Inflation was once a problem in Australia. Through the 1970s and 1980s, consumer inflation regularly exceeded 5%, even though real GDP growth rates were on the low side and were far from buoyant levels. This combination of high inflation rates and low economic growth rates was termed “stagflation” and it existed in most advanced economies at the time.
In 1990/1991, inflation in Australia was broken by a deep recession which would become known as the “recession we had to have”, in reference to the then-Treasurer Paul Keating’s description of it. Since June 1991, inflation rates as measured by changes in the consumer price index have averaged around 2.4%.
Figures for the September quarter have now been released by the ABS and the headline number was weaker than the expected 0.5% increase, as was the seasonally-adjusted figures. Headline inflation was 0.4% for the quarter while seasonally-adjusted inflation came in at just 0.1%. On a 12-month basis, headline inflation registered 1.9%, down from 2.1% in the June quarter, while the seasonally-adjusted rate fell back from 2.2% to 1.9%.
“Core” inflation measures favoured by the RBA, such as the average of the “trimmed mean” and the “weighted median”, slipped on both a quarterly and annual basis. The average of the two measures were in line with the market’s expected figures of 0.4% for the quarter and 1.7% for the year.
Financial markets reacted in a muted fashion.

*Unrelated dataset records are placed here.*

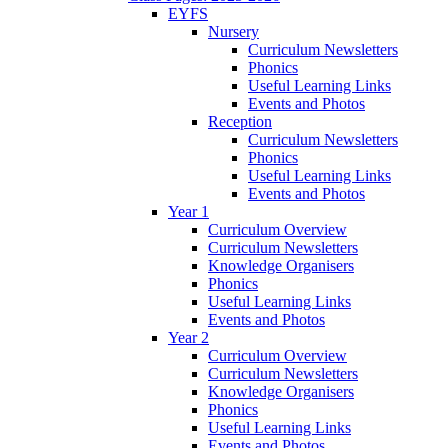
EYFS
Nursery
Curriculum Newsletters
Phonics
Useful Learning Links
Events and Photos
Reception
Curriculum Newsletters
Phonics
Useful Learning Links
Events and Photos
Year 1
Curriculum Overview
Curriculum Newsletters
Knowledge Organisers
Phonics
Useful Learning Links
Events and Photos
Year 2
Curriculum Overview
Curriculum Newsletters
Knowledge Organisers
Phonics
Useful Learning Links
Events and Photos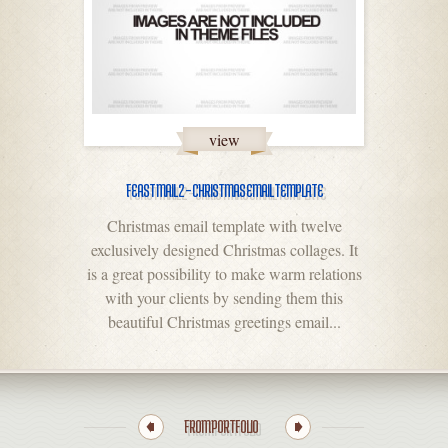
view
FEAST MAIL 2 – CHRISTMAS EMAIL TEMPLATE
Christmas email template with twelve
exclusively designed Christmas collages. It
is a great possibility to make warm relations
with your clients by sending them this
beautiful Christmas greetings email...
FROM PORTFOLIO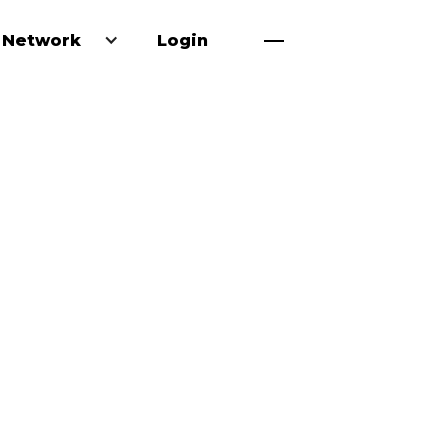
 Network
Login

Australian Government bond yields finished the day higher, generally in line with offshore leads. 3-year bond yields finished 2bps higher at 2.05% while 10-year yields were 5bps higher at 2.64%. The local currency had been reasonably steady before the release of the figures but as soon as the numbers appeared the Aussie fell from 71.00 US cents to 70.75 US cents and then settled at around 70.90 US cents. Changes to cash futures prices implied a reduced likelihood of an RBA rate rise in any given month through 2018 and 2019, with August 2019 now viewed as just a 22% probability.